First, Dr. Shain and his team created cultures of individual cells from the donor skin samples. Then, in the lab they extracted, amplified, and sequenced the DNA and RNA from each cell. To ensure that no other types of cells – such as keratinocytes or fibroblasts – were included in the analysis, the team carefully reviewed the RNA sequencing data for each and every cell. Then, they cross-validated each cell’s DNA and RNA sequencing data to eliminate any ‘artefacts’ introduced through the amplification process. After this exhaustive process, 133 cells passed all quality control metrics and were included in the subsequent analyses.
“As you can imagine, this is quite the undertaking,” says Dr. Shain. Each sample took five or six months to get to the fully finished genotype. It’s a laborious and technologically challenging process with many potential points for errors. It took time to refine every single step along the way to make it possible.”
Dr.
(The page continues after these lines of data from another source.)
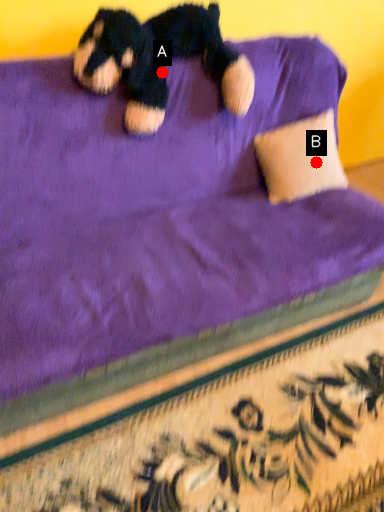 Question: Two points are circled on the image, labeled by A and B beside each circle. Which of the following is the farthest from the observer?

Choices:
 (A) A is further
 (B) B is further

Answer: (B) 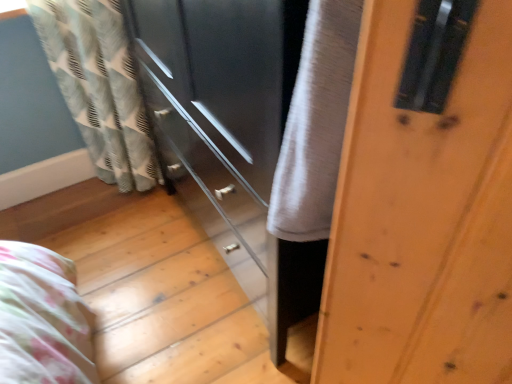 Identify the location of patterned fabric curtain at left. The height and width of the screenshot is (384, 512). (99, 86).

Describe the element at coordinates (99, 86) in the screenshot. I see `patterned fabric curtain at left` at that location.

Measure the distance between patterned fabric curtain at left and camera.

patterned fabric curtain at left and camera are 4.16 feet apart.

You are a GUI agent. You are given a task and a screenshot of the screen. Output one action in this format:
    pyautogui.click(x=<x>, y=<y>)
    Task: Click on the patterned fabric curtain at left
    This screenshot has height=384, width=512.
    Given the screenshot: What is the action you would take?
    pyautogui.click(x=99, y=86) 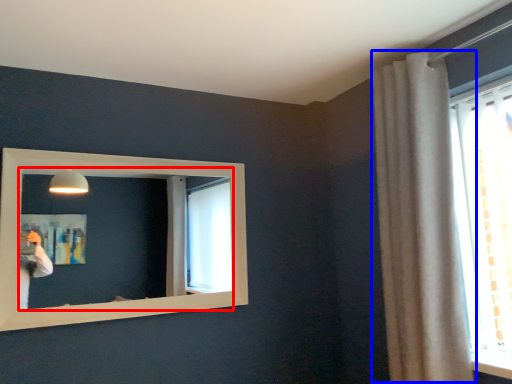 Question: Which of the following is the closest to the observer, mirror (highlighted by a red box) or curtain (highlighted by a blue box)?

Choices:
 (A) mirror
 (B) curtain

Answer: (B) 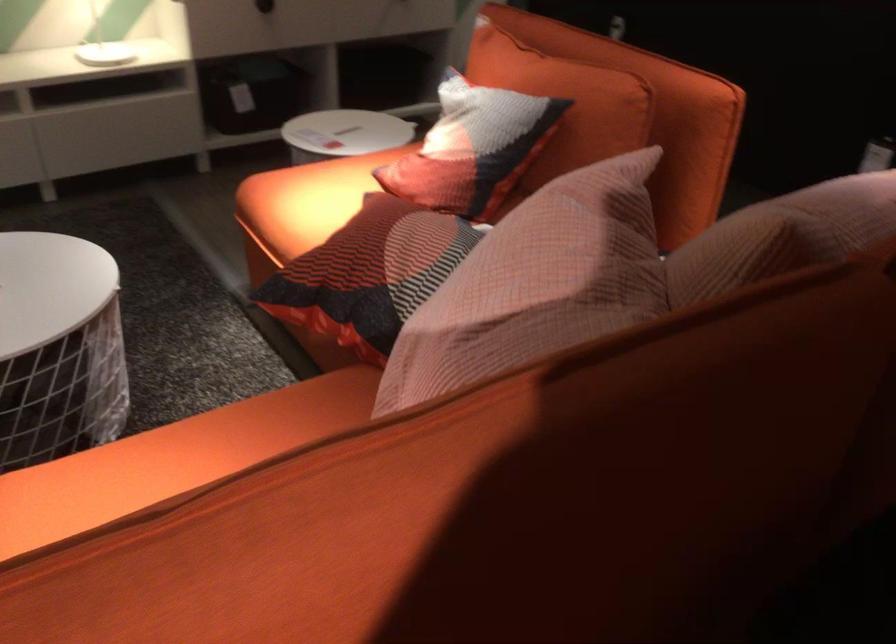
Shain and his team determined that the mutational burden varied greatly (from .82 to over 32 mutations per megabase (the human genome contains over 3,000 megabases)) from cell to cell – even among cells taken from the same donor.
As you would expect, melanocytes taken from sites typically shielded from the sun – such as those generally covered by clothes – had fewer mutations. However, the team also found that melanocytes from the back and limbs – which are only intermittently exposed to the sun – had more mutations than those on the face. This finding is consistent with other studies which found melanomas are more common on intermittently exposed skin than other types of skin cancer.2
“This is a hotly debated topic, but if you compare the anatomic distribution of melanoma to other forms of skin cancer, such as basal cell carcinoma or squamous cell carcinoma, you see some stark differences with melanomas occurring comparatively less often around the head and neck areas,” says Dr. Shain. “I believe that humans may have evolved mechanisms to make it harder to procure melanoma on areas of our body that are always exposed to the sun such as the face. More research is needed to determine this definitively.”
Dr. Shain also found variation between donors. Melanocytes taken from samples near the melanoma in the two patients with a history of the disease had far more mutations – including those associated with melanoma – than corresponding samples from the four individuals without a history of the disease.
Shockingly, the mutational burden of the melanoma was comparable to that of the surrounding tissue. If found true using a larger data set – this would mean that melanocyte mutational burden could be used to help predict an individual’s overall risk of developing melanoma in the future.
In the future, we may be able to estimate an individual’s risk of developing melanoma using Dr. Shain’s technique. This would enable a new paradigm of personalized medicine allowing clinicians to better tailor melanoma prevention messaging and dermatological care.
“This approach gives you a direct measure of how much damage your skin has and could help you and your doctor determine how often you should be screened for skin cancer or if lifestyle changes are needed,” says Dr. Shain. “This has the potential to cut through the noise to give people actionable insight about skin, sun protection habits, and their health.